Fantasy books fill our minds with impossible images and our hearts with boundless wonder.

The reader is forced to use their imagination to construct large-than-life creatures, structures, scenery and moments. But if these imagined concepts exist in our head like hazy yet epic mythology, doesn’t putting them on a big screen take away from the mystery and excitement?

This is a problem with TV show and film adaptations — the awe-inspiring visions we conjured up while reading them pale in comparison to the CGI creations we see on screen.

As we approach the 15-year anniversary of Peter Jackson’s The Fellowship of the Ring, the first movie in the Lord of the Rings trilogy, we can remember this highly acclaimed series as an example of bringing the abstract to life.

In a modern movie climate dominated by spectacle, it can be easy to get lost in the beautiful visual marvels that contemporary technology is able to create. Often, fantasy movies can get by on this alone.

The Lord of the Rings movie series certainly utilized this, and it was a necessity. The books are about a quest against the forces of evil and epic conflicts that ensue in the magical realm of Middle Earth, so naturally there had to be some powerful special effects.

Yet the story is told largely through meetings in elegant rooms and conversations over campfire. Of course, the battles are a hugely important part of the films, but war without characters we love has little weight. This concept is true for any genre when it comes to human drama — horror films help us get to know characters before they are terrorized, and romance films endear us to the protagonist so we want them to find love. What good is a touching moment if the audience doesn’t care about the characters involved?

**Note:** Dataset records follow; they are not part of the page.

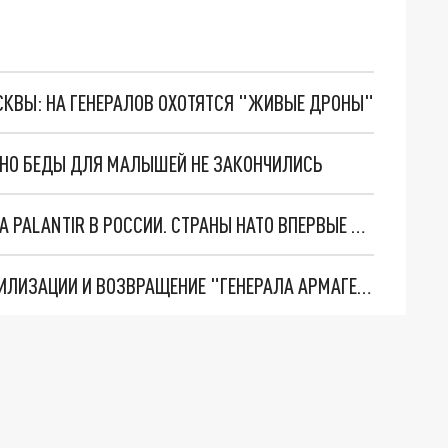
ОСКВЫ: НА ГЕНЕРАЛОВ ОХОТЯТСЯ "ЖИВЫЕ ДРОНЫ"
. НО БЕДЫ ДЛЯ МАЛЫШЕЙ НЕ ЗАКОНЧИЛИСЬ
"ОЧЕНЬ ПЛОХИЕ НОВОСТИ": БОЛЬШАЯ ОШИБКА PALANTIR В РОССИИ. СТРАНЫ НАТО ВПЕРВЫЕ ЗА СВО ОСТАНОВИЛИ ПОСТАВКИ ОРУЖИЯ. ВСУ ТЕРЯЮТ ПРИГРАНИЧЬЕ?
ТРИ ГЛАВНЫХ ИНСАЙДА ОБ СВО. ОТМЕНА МОБИЛИЗАЦИИ И ВОЗВРАЩЕНИЕ "ГЕНЕРАЛА АРМАГЕДДОНА"? ОТЛИЧНЫЕ НОВОСТИ, КОТОРЫЕ ЖДАЛИ ВСЕ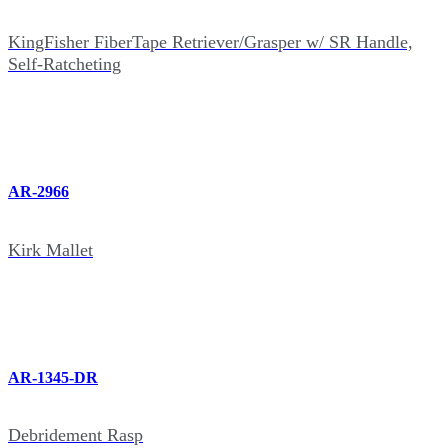
KingFisher FiberTape Retriever/Grasper w/ SR Handle,
Self-Ratcheting
AR-2966
Kirk Mallet
AR-1345-DR
Debridement Rasp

Jackson’s success came from his consistency to the book’s character development. Of course, he had to cut a significant portion of the dialogue — these books are 400 to 500 pages each. But the most essential and revealing moments were left in for the movies. The books are filled with action, so another director may have turned their focus to the action, stretching it out for as long as they could.

But again, why do we care about these moments? Because of the people they are happening to. This is where some fantasy films — and most action films — fall short of their potential, and it’s where the Lord of the Rings trilogy stands apart. We mourned Boromir’s death because we understood that he was well-intentioned yet corrupted by the ring. We cheered when Gandalf arrived with the riders of Rohan because they were saving the characters inside Helm’s Deep.

How a film will end is often the most intriguing part of the story, but it isn’t a mystery how Lord of the Rings ends. It is a classic good versus evil conflict, involving a clearly just cause that will prevail, no matter how bleak the situation may seem. There weren’t any profound twists once the characters’ motives were established, and the ending was fairly obvious. Even someone with no previous knowledge of the trilogy could have seen it coming.

Yet the Lord of the Rings films were universally acclaimed, raking in crazy amounts of money at the box office and winning 17 of their 30 Academy Award nominations. Sometimes books are better left in the abstract — any interpretation of a location or creature that is made will be relentlessly criticized. But an adaptation that shapes the characters with the detail-oriented obsession can make any fantasy film worth watching. Even if we already know how it ends.